O’Gorman’s book lists reference resources and provides the reader with general bibliographic information about each title as well as a short description; the book is designed for small to medium sized libraries with minimal resources for reference. It provides the reader with the title, author, publisher, year, ISBN number, how expensive in a three tiered price system ($, $$, $$$) and a short paragraph about the contents of the reference resource. O’Gorman’s work is fairly unique in that it is very comprehensive being in its second edition. There are other books on the subject such as Hysell’s Recommended Reference Books for Small and Medium-sized Libraries and Media Centers. Finally, a sample entry is that of Liddell and Scott's 'Greek and English Lexicon' and of course tell of its fame in the dictionary world as well as the pertinent information mentioned above.


(Laura) Safford, Barbara Ripp, and Margaret Irby Nichols. Guide to Reference Materials for School Library Media Centers. 5th ed. Englewood, Colo.: Libraries Unlimited, 1998. GSLIS Office Reserve.
''The Guide to Reference Materials for School Library Media Centers'' is a list of sources, topically organized, that is intended to aid School Library Media Specialists in purchasing reference materials. The guide includes information on age and grade appropriateness as well as a full citation, brief summary, and cost of each item. It covers a wide number of subjects found in school libraries and seems well organized with a table of contents, an author/title index, and a subject index. Small, dense text with no pictures hinders readability. In a quick search, I could not find any obvious competitors with this book, only books that were more about reference services than materials.
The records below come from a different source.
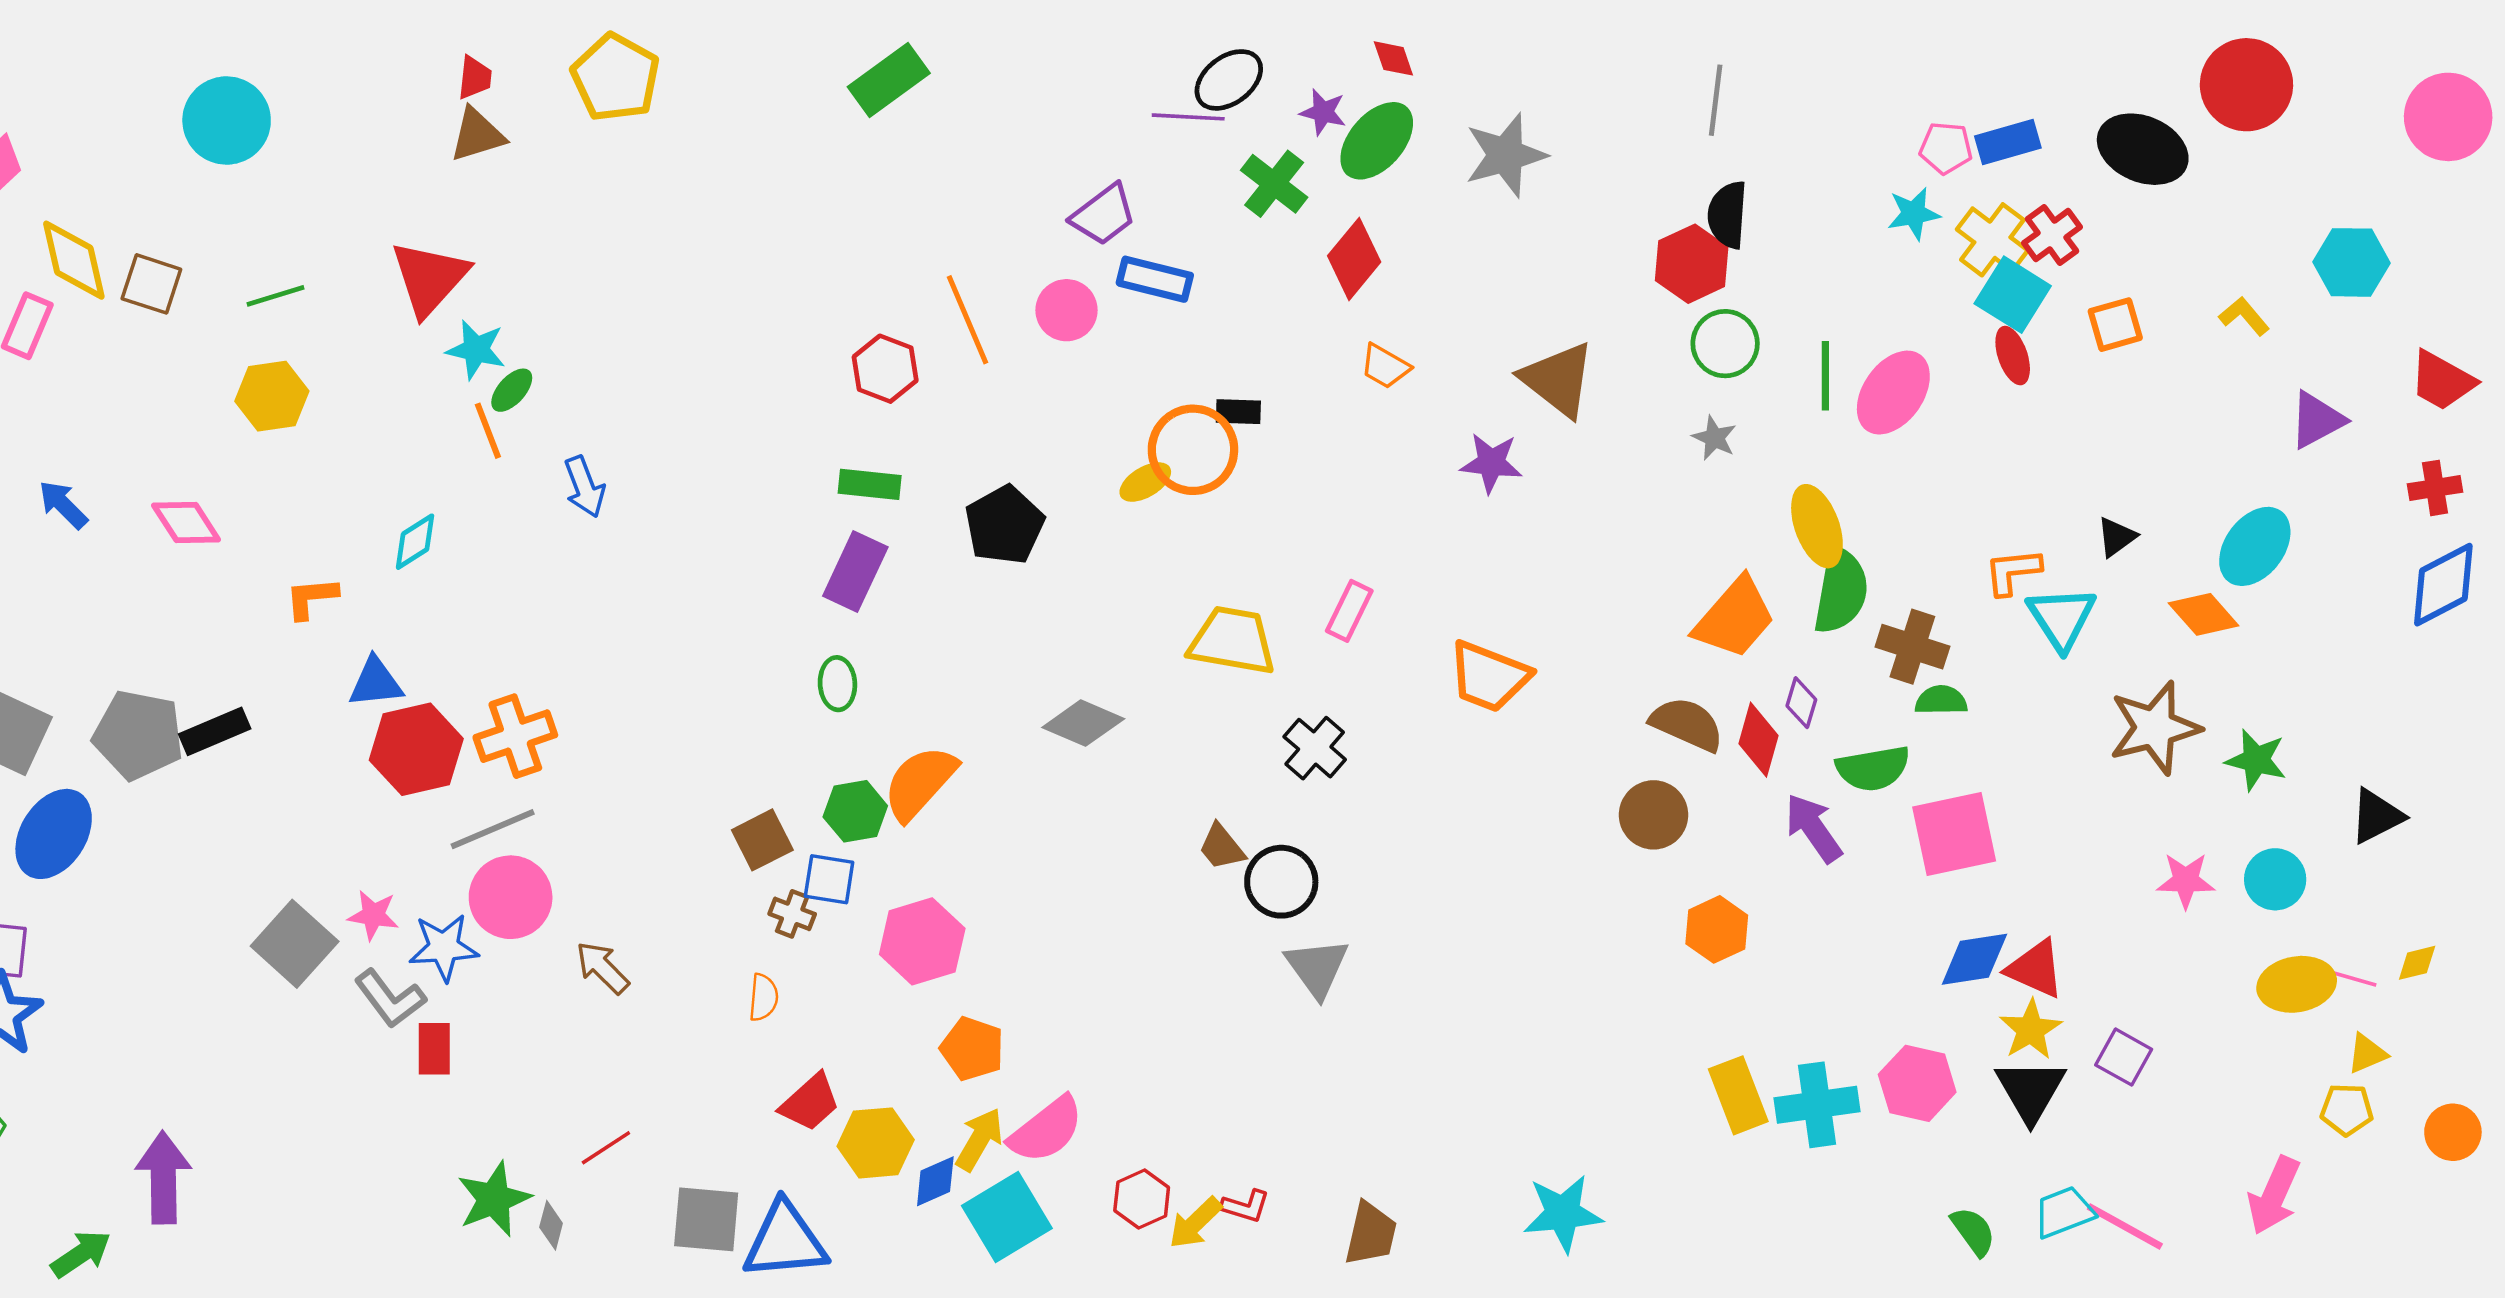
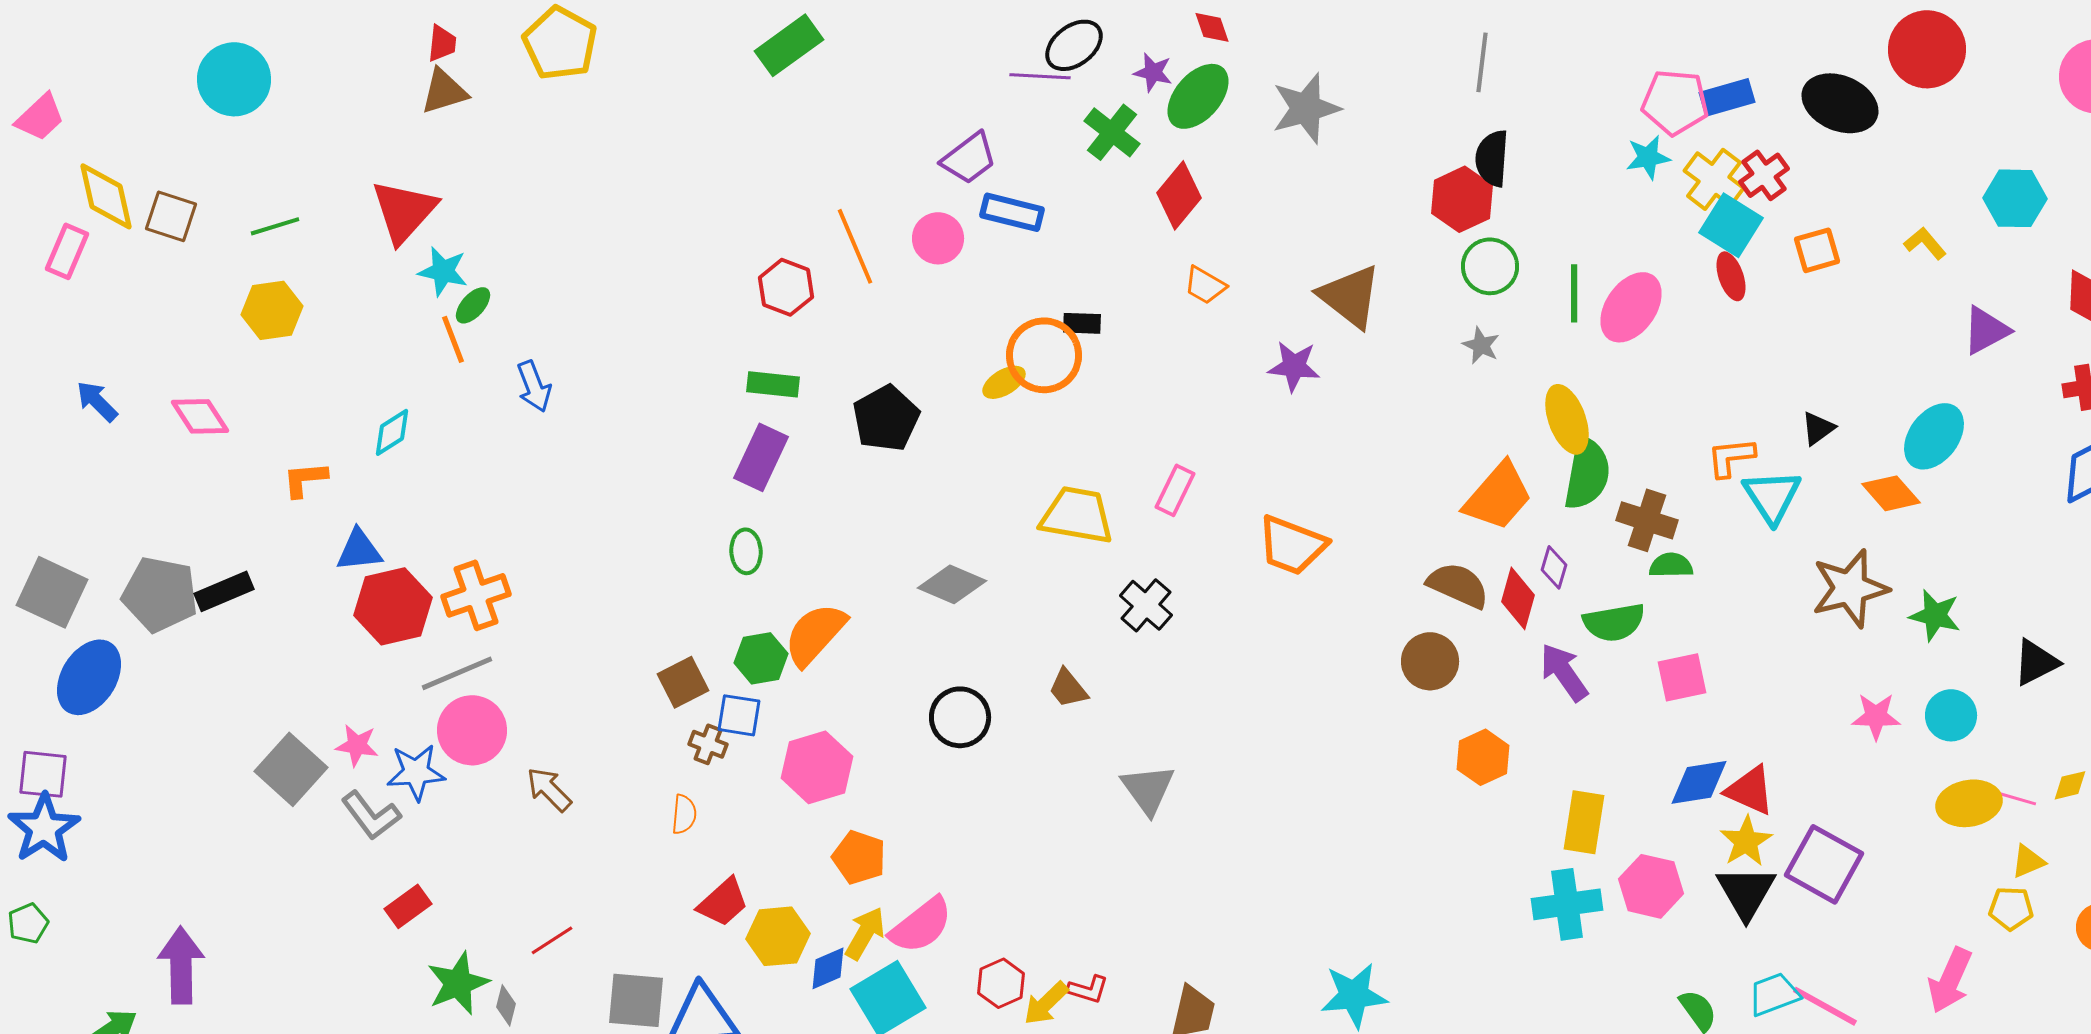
pink pentagon: (1946, 148) -> (1675, 102), size x1.5
pink square: (1954, 834) -> (1682, 677), size x0.7
black circle: (1281, 882) -> (960, 717), moved
red rectangle: (434, 1049) -> (408, 906), moved, turned 54
purple square: (2124, 1057) -> (1824, 864), size x1.6
yellow rectangle: (1738, 1095) -> (1584, 822), moved, turned 30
The work seems well researched, but the last update was in 1998. Sample question: My SLMC needs more materials about rocks and minerals. What should I order?”

(Dave) Sweetland, James H., and Frances Neel Cheney. '''Fundamental Reference Sources. 3rd ed.''' Chicago: American Library Association, 2000. GSLIS Office Reserve.
Like the first two, this, the third edition of Sweetland’s Fundamental Reference Sources, is an introduction to selected sources of bibliographical, biographical, linguistic, statistical, and geographical organization. It is an authoritative reference source on reference sources featuring the best materials in all media for all types of libraries to meet the needs of a multicultural audience. The book outlines what is required to easily locate, evaluate, and select the best information sources. In doing so, Sweetland, a LIS professor at the University of Wisconsin with a long list of credentials, shows how to meet the audience’s needs using non-English sources, biographical listings of underrepresented populations, and bilingual dictionaries. In addition to showing how to find more electronic and non-print media, government publications, collective indexes, and abstracts, the book explains how to identify current electronic resources for each reference category. Compared to the first two editions, this edition is completely revised and reflects substantial changes to the organization of its contents, an increased emphasis on evaluation, and the increasing use of electronic formats. Intuitively displayed material is followed with a back-of-the-book section on acronyms and initialisms, an appendix, and index.